MANHATTAN (LN) — The Second Circuit on Tuesday declined to rehear en banc the defamation case brought by E. Jean Carroll against Donald Trump, leaving intact an $83.3 million damages award while drawing a pointed dissent from three judges who argued the panel committed six errors on presidential immunity, the Westfall Act, and the Seventh Amendment right to a jury trial.
The court denied rehearing without a majority favoring full-court review, following the panel's September 8, 2025 disposition of the appeal. Judge Alison J. Nathan took no part in the consideration.
Circuit Judge Steven Menashi, joined by Circuit Judge Michael Park and — except as to one section — Chief Judge Debra Ann Livingston, dissented and said he would grant both pending petitions for rehearing: one filed by the United States challenging the panel's refusal to substitute the government as defendant under the Westfall Act, and one filed by Trump challenging the damages judgment itself.
"In my view, the same rules should apply equally to all defendants," Menashi wrote, quoting his own prior dissent from a denial of rehearing en banc in the same litigation.
The dissent identified six discrete errors across two panel opinions. On the Westfall Act, Menashi argued the panel wrongly held that Attorney General Pam Bondi had waived the right to certify that Trump was acting within the scope of his office — even though, he wrote, the United States was never a party to the litigation and the statute imposes no time limit on certification. The panel had allowed Attorney General Merrick Garland to withdraw a prior certification by Attorney General William Barr after a D.C. municipal court clarified respondeat superior doctrine, but then barred Bondi from making a new certification after a change in administration. Menashi called that asymmetry unprincipled: "There was no principled justification for holding that Attorney General Barr's certification decision could be revisited by Attorney General Garland but Attorney General Garland's certification decision could not be revisited by Attorney General Bondi."
The dissent also argued the panel created a circuit split by reading the Westfall Act to bar post-trial substitution in cases that originated in state court, even though other circuits have held that substitution under 28 U.S.C. § 2679(d)(1) carries no such time limit. The D.C. Circuit, Menashi wrote, has held that removal to federal court commences a new federal action to which the unlimited substitution provision applies — a rule that would have changed the outcome here.
On presidential immunity, Menashi said the panel compounded the error by dismissing the Supreme Court's 2024 decision in Trump v. United States, 603 U.S. 593, as too inconsequential to justify reconsideration. The panel had written that the decision "simply reaffirmed long-established principles" and that nothing in it prevented Trump from having raised the same immunity arguments earlier. Menashi called that holding "not credible," noting that another Second Circuit panel had already vacated a district court ruling in a separate matter because that court "does not appear to have adequately considered whether Trump v. United States represented a change in controlling law."

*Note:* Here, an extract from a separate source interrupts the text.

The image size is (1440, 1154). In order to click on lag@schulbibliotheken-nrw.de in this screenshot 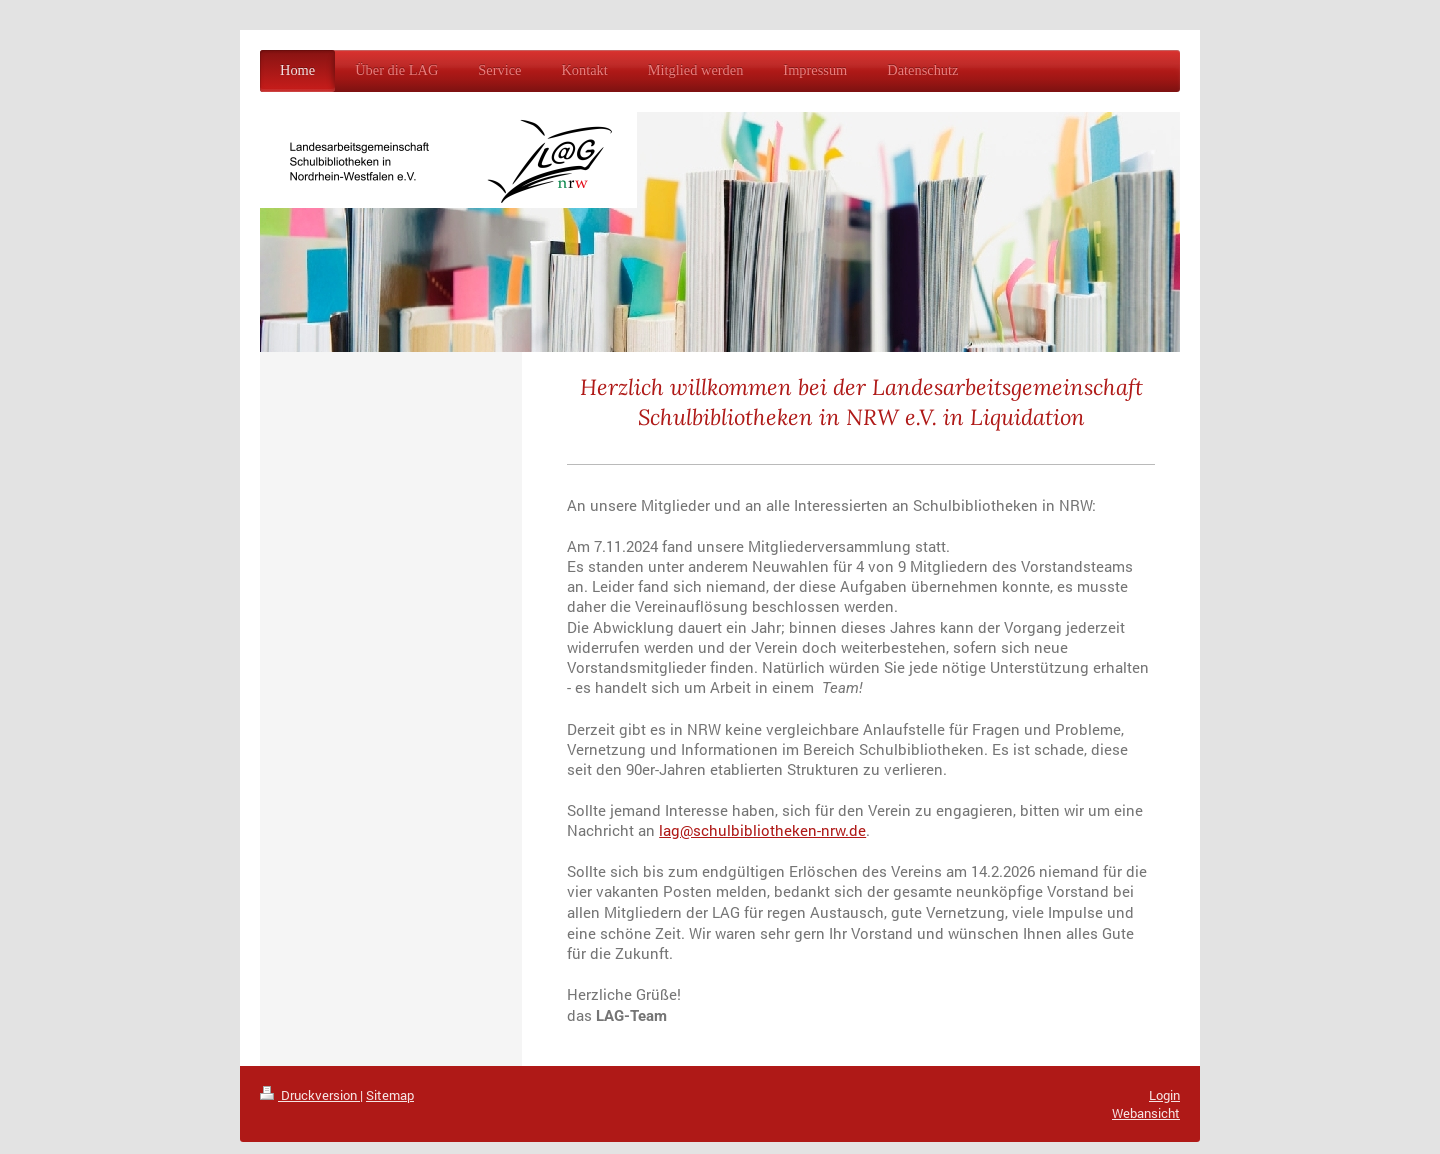, I will do `click(762, 830)`.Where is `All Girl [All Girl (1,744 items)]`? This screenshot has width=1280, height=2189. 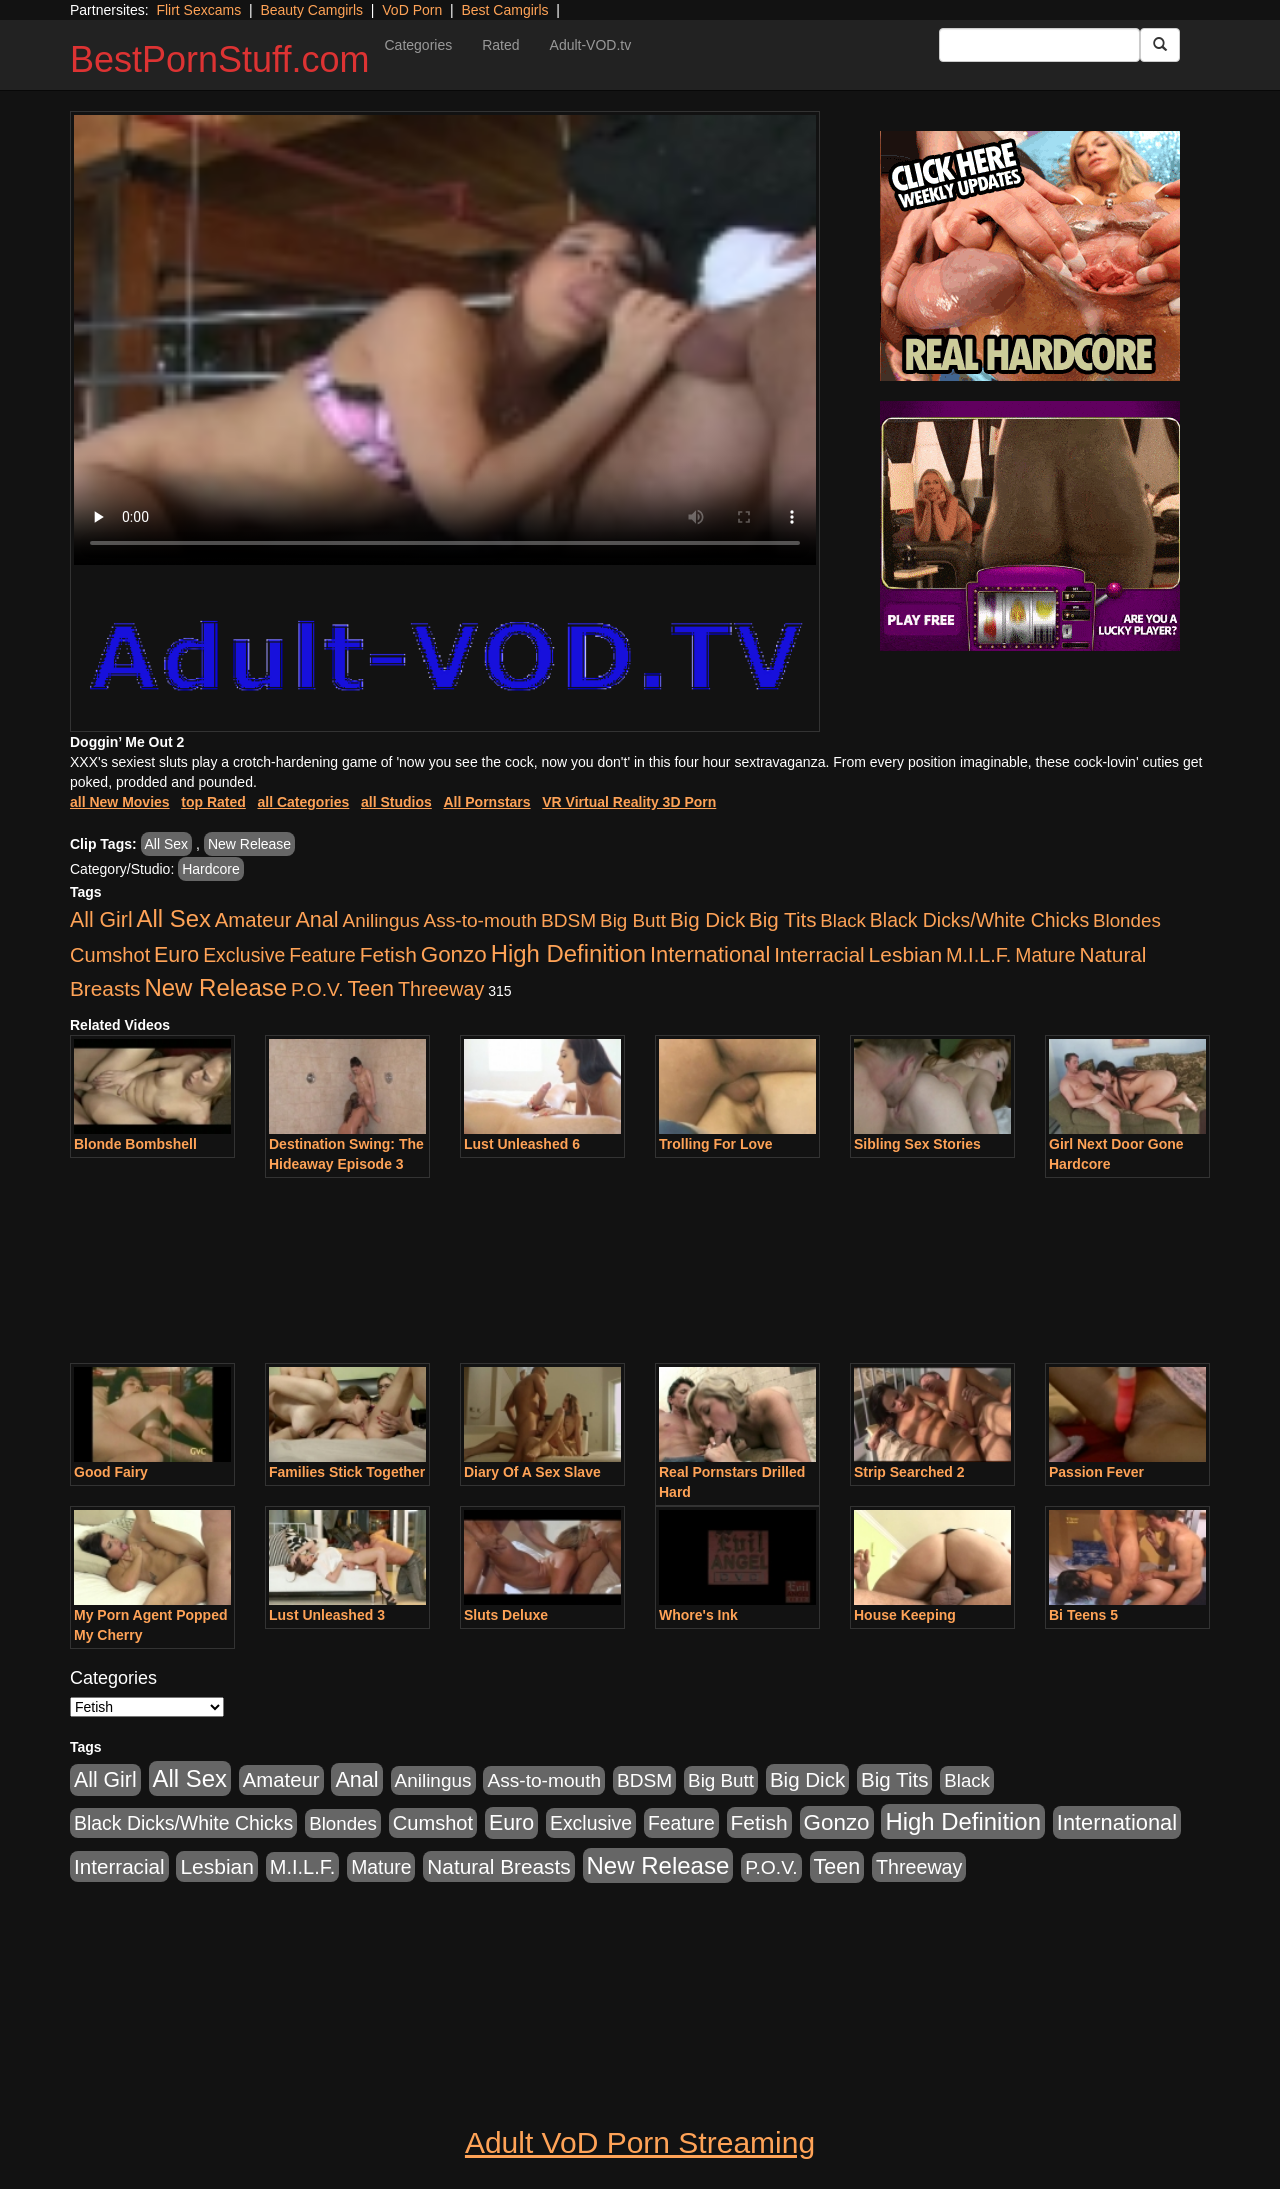 All Girl [All Girl (1,744 items)] is located at coordinates (101, 920).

The dissent further challenged the trial structure itself. The district court had denied Trump a jury trial on whether his June 2019 statements were defamatory, ruling that a prior jury verdict in a separate trial over different 2022 statements precluded him from contesting falsity or actual malice. The district court had also made its own factual finding — that the first jury implicitly found that Mr. Trump deliberately and forcibly penetrated Ms. Carroll's vagina with his fingers — and gave that finding preclusive effect in the second proceeding. Menashi said no jury ever made that finding and that the district court's inference invaded the province of the jury in violation of the Seventh Amendment.
Carroll was represented by Roberta A. Kaplan of Kaplan Martin, LLP in New York. Trump was represented by Justin D. Smith of James Otis Law Group, LLC in St. Louis.
Four judges — Circuit Judges Sarah Merriam and Maria Araújo Kahn, joined by Beth Robinson and Myrna Pérez — wrote separately to concur in the denial, adopting a statement by Circuit Judge Denny Chin and arguing the petitions identified no conflict with binding precedent and raised no question of exceptional importance sufficient to support en banc review.
The dissent closed by urging the full court to take up the case to bring Second Circuit law on presidential duties and immunity "into conformity with decisions of the Supreme Court."